TASK DESCRIPTION: Count how many lines of the data include "Newswire". The answer is that number and nothing else.
*** PROVIDED RECORDS ***
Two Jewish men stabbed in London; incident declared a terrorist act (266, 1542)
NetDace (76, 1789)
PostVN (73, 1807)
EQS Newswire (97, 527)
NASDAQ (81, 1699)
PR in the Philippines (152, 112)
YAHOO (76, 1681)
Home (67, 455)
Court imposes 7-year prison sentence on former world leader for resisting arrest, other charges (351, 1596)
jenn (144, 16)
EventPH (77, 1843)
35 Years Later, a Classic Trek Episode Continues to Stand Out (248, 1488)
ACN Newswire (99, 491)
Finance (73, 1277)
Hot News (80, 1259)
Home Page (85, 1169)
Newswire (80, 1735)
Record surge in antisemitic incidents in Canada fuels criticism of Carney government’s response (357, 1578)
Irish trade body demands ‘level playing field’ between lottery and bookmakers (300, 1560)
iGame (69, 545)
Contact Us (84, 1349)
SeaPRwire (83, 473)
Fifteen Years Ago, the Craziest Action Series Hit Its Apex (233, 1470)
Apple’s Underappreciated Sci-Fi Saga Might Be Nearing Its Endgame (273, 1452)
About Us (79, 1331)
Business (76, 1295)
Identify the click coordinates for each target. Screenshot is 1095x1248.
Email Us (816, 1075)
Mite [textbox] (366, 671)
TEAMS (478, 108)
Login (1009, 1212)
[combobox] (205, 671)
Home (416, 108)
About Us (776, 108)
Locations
*** End of PROVIDED RECORDS ***
RESPONSE BOX: 3